SAAT 05:15 ==> Ayağımdaki sıcaklık gitmiş her tarafım üşür durumda tulumun içinde uyandım. Soğuk bir taraftan rüzgar bir taraftan derken kar yağdığını ve rüzgar ile tipiye dönüştüğünü farkederek iyice tuluma büründüm. Soğuktu ve sanırım tulumumun min sıcaklığı aşılmıştı. Yakıtı tekrar ateşledim ve tulumun içini nefesimle ısıtarak dayanmaya çalıştım. Bu şekilde bir durumda kaldığınızda vücut içinde olanlar şunlardır:
1) Vücut ısısı düşmeye programlı gibi sürekli düşer.2) Vücut ısısı düştükçe beyniniz damarlara emir verir ve derinizin altında kasları besleyen damarlardaki sıcak kan iç organlarınıza doğru akmaya başlar. Çünkü iç organları korumaya çalışır.

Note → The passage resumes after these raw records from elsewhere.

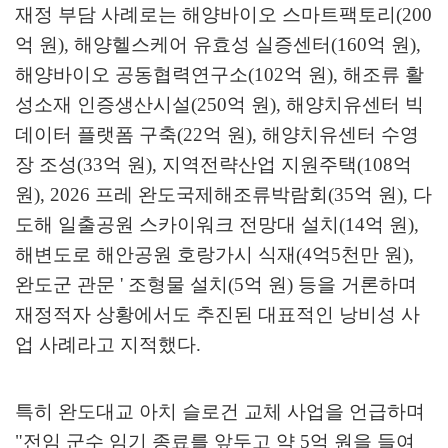
재정 부담 사례로는 해양바이오 스마트팩토리
(200
억 원
),
해양헬스케어 유효성 실증센터
(160
억 원
),
해양바이오 공동협력연구소
(102
억 원
),
해조류 활
성소재 인증생산시설
(250
억 원
),
해양치유센터 빅
데이터 플랫폼 구축
(22
억 원
),
해양치유센터 수영
장 조성
(33
억 원
),
지역전략산업 지원주택
(108
억
원
), 2026
프레 완도국제해조류박람회
(35
억 원
),
다
도해 일출공원 스카이워크 전망대 설치
(14
억 원
),
해변도로 해안공원 호랑가시 식재
(4
억
5
천만 원
),
완도군 관문
'
조형물 설치
(5
억 원
)
등을 거론하며
재정적자 상황에서도 추진된 대표적인 낭비성 사
업 사례라고 지적했다
.
특히 완도대교 아치 슬로건 교체 사업을 언급하며
"
전임 군수 임기 종료를 앞두고 약
5
억 원을 들여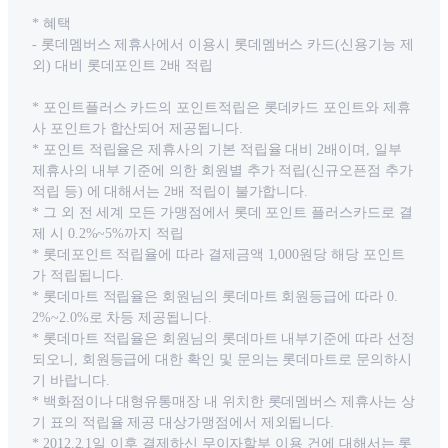
* 혜택
- 롯데멤버스 제휴사에서 이용시 롯데멤버스 카드(신용기능 제
외) 대비 롯데포인트 2배 적립
* 포인트플러스 카드의 포인트적립은 롯데카드 포인트와 제휴
사 포인트가 합산되어 제공됩니다.
* 포인트 적립율은 제휴사의 기본 적립율 대비 2배이며, 일부
제휴사의 내부 기준에 의한 회원별 추가 적립(신규오픈점 추가
적립 등) 에 대해서는 2배 적립이 불가합니다.
* 그 외 전 세계 모든 가맹점에서 롯데 포인트 플러스카드로 결
제 시 0.2%~5%까지 적립
* 롯데포인트 적립율에 따라 결제금액 1,000원당 해당 포인트
가 적립됩니다.
* 롯데마트 적립율은 회원님의 롯데마트 회원등급에 따라 0.
2%~2.0%로 차등 제공됩니다.
* 롯데마트 적립율은 회원님의 롯데마트 내부기준에 따라 선정
되오니, 회원등급에 대한 확인 및 문의는 롯데마트로 문의하시
기 바랍니다.
* 백화점이나 대형유통매장 내 위치한 롯데멤버스 제휴사는 상
기 표의 적립율 제공 대상가맹점에서 제외됩니다.
* 2012.2.1일 이후 결제하신 무이자할부 이용 건에 대해서는 롯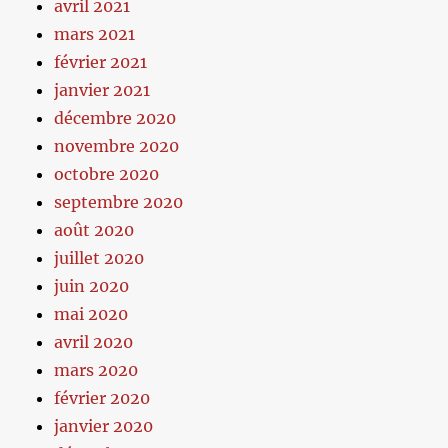
avril 2021
mars 2021
février 2021
janvier 2021
décembre 2020
novembre 2020
octobre 2020
septembre 2020
août 2020
juillet 2020
juin 2020
mai 2020
avril 2020
mars 2020
février 2020
janvier 2020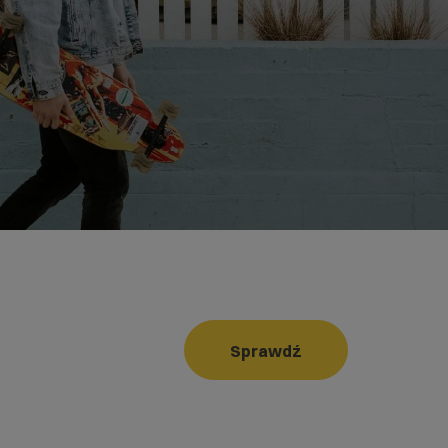
Sprawdź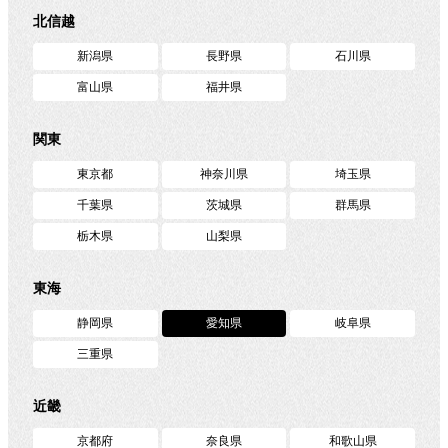
北信越
ONLINE SHOP
新潟県
長野県
石川県
GKアクセサリー
・ボール
富山県
福井県
SPECIAL
関東
東京都
神奈川県
埼玉県
CATALOG
GK専用トレーニングボール
千葉県
茨城県
群馬県
栃木県
山梨県
HYPER ACT
uhlsport Catalog 2026SS
東海
TOPICS
【コラム】人生を豊かにするGKスキル
グラブメンテナンス マニュアル
静岡県
愛知県
岐阜県
CONTACT
三重県
ジョアン・ミレッ GKコーチコラム
プライバシーポリシー
近畿
CSRについて
京都府
奈良県
和歌山県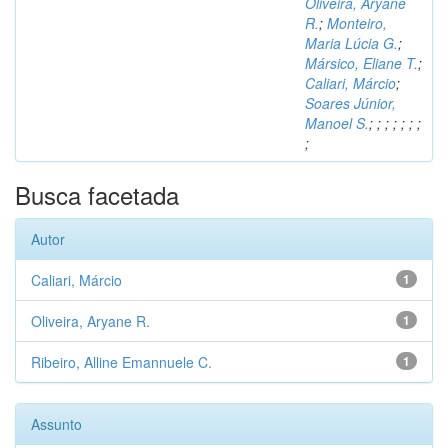
Oliveira, Aryane
R.
;
Monteiro,
Maria Lúcia G.
;
Mársico, Eliane T.
;
Caliari, Márcio
;
Soares Júnior,
Manoel S.
;
;
;
;
;
;
;
;
Busca facetada
Autor
Caliari, Márcio
1
Oliveira, Aryane R.
1
Ribeiro, Alline Emannuele C.
1
Assunto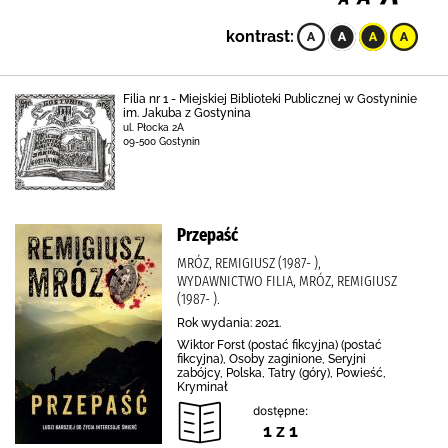
kontrast:
Filia nr 1 - Miejskiej Biblioteki Publicznej w Gostyninie
im. Jakuba z Gostynina
ul. Płocka 2A
09-500 Gostynin
Przepaść
MRÓZ, REMIGIUSZ (1987- ),
WYDAWNICTWO FILIA, MRÓZ, REMIGIUSZ
(1987- ).
Rok wydania: 2021.
Wiktor Forst (postać fikcyjna) (postać
fikcyjna), Osoby zaginione, Seryjni
zabójcy, Polska, Tatry (góry), Powieść,
Kryminał
dostępne:
1 z 1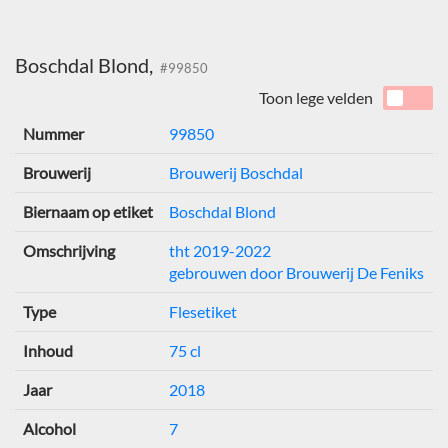
Boschdal Blond,
#99850
Toon lege velden
Nummer
99850
Brouwerij
Brouwerij Boschdal
Biernaam op etiket
Boschdal Blond
Omschrijving
tht 2019-2022
gebrouwen door Brouwerij De Feniks
Type
Flesetiket
Inhoud
75 cl
Jaar
2018
Alcohol
7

3) Bunun sonucunda kaslarınızı haraket ettirememeye yani donmaya başlarsınız.
4) Dokulara, hücrelere kandaki oksijende gitmeyeceği için tende morarmalar başlar.
5) Bir süre sonra beyin kendini korumak için sizi bayıltmaya çalışır veya uyutmaya çalışır. Çünkü sizin en ufak bir haraket çabanız dahi onun zor durumudur ve sizi etkisiz kılmaya çalışır.
6) Eğer buna aldanırsanız uykuya dalarsanız KAÇINILMAZ SONUNUZ GELDİ DEMEKTİR!!!
Ancak bundan kurtulmanın bir yolu vardır. Oda sırayla şunlardır:
- Bol bol ve derin nefesler alın. Yapabilirseniz diyafram nefesi almaya çalışın. Bu kanınızı haraket ettirir.
- Vücudunuzda karıncalanma olacaktır. Bu iyiye işarettir. Kanınızın harakete geçtiğini gösterir.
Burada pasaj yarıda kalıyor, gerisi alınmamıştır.